I guess I understand him, spending your whole life devoted to boxing, it must be hard to separate MMA from street fighting, especially if little effort is given to do it. Even though some of the stuff he said does sound pretty obviously wrong.
I disagree with him, but im not going to be like, what a fuckin idiot!


----------



## mma17 (Jun 4, 2007)

The thing that I don't understand is that when people look at each aspect of the MMA game individually they don't have a problem with it. Such as if someone looks just at boxing. They say, oh thats not brutal. Or the wrestling aspect. Or if they just look at the jiu jitsu or judo, kickboxing, or soley the muy thai. Individually to them it's ok but once you put it all together they hate it. They say it's brutal. I've never understood that. Especially with all the rules sanctioned events have now.


----------



## kds13 (Nov 27, 2006)

Yeah, GMW, if someone devotes their life to boxing, it would be hard for them to separate MMA and street fighting.


----------



## GMW (Nov 15, 2006)

kds13 said:


> Yeah, GMW, if someone devotes their life to boxing, it would be hard for them to separate MMA and street fighting.


Well... I mean, I'll be more specific. Ok, so these boxing coaches, promoters and fighter spends their lives thinking (and training) the only real fighting SPORT is one that only uses hands because things like kicks, stomps, etc do not take as much skill and are too close to a street fight. Even though it’s regulated and watched carefully, all he would see in an MMA match is two fighters going at it using all the techniques he always thought were, barbaric.

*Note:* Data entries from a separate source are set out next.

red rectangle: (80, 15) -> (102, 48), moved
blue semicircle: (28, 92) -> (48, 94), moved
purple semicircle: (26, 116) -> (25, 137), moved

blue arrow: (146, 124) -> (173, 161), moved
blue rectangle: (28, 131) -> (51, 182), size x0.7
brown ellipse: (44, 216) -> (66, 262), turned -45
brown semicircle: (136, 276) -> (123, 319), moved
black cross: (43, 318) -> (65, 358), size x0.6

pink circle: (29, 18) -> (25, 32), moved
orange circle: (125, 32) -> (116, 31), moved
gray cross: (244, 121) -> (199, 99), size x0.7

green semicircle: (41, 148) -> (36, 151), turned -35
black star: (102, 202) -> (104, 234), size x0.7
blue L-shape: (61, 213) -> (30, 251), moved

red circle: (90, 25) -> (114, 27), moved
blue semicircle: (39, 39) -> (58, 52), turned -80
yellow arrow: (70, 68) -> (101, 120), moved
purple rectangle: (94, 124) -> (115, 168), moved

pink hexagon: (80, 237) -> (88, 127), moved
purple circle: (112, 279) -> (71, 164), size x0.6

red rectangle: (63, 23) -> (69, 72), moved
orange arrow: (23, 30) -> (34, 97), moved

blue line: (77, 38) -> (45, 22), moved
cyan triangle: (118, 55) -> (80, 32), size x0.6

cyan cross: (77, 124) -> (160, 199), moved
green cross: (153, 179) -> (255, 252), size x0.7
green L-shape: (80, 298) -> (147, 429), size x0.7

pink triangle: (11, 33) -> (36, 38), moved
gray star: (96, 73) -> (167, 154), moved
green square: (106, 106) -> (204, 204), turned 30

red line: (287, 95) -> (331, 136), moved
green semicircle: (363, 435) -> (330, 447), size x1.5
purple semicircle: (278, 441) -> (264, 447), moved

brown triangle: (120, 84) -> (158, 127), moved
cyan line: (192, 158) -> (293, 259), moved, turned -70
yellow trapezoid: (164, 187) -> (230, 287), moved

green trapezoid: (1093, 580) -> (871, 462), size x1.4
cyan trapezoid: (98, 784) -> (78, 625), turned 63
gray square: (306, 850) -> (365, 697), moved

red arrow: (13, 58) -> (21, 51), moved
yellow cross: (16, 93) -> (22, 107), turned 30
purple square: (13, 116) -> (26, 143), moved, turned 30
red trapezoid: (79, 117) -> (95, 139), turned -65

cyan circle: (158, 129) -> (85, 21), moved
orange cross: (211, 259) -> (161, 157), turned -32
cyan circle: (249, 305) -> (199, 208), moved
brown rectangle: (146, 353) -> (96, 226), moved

And because of the way MMA started out they probably think there is no reason to give the current incarnation of MMA a shot. It’s not that boxing people can’t separate it, most do I’m sure, but they don’t see the point in changing their opinions of the original form of MMA.
Or maybe they are just trying to hype boxing, but that’s just my guess on why they are so against MMA and I’d hope it’s a little deeper then just, it’s a threat to boxing.


----------



## Sinister (Nov 19, 2007)

I see where the guy is coming from, a lot of boxing fans (old and new) don't dig MMA. Pretty much they all revolve it around being to much like street fighting. A lot of my brothers Tai-Kwon-Do(Sp?) buddies don't like it either. Some just don't care for it, others feel putting one martial arts against each other is just exploiting them for entertainment for the wrong reasons.


----------



## Terry77 (Jan 5, 2007)

Steward is a classy guy and a devoted man to boxing. I don't like him calling it ugly,but a lot of people still don't understand the ground game and can't comprehend why you can stike to the head on the ground.


----------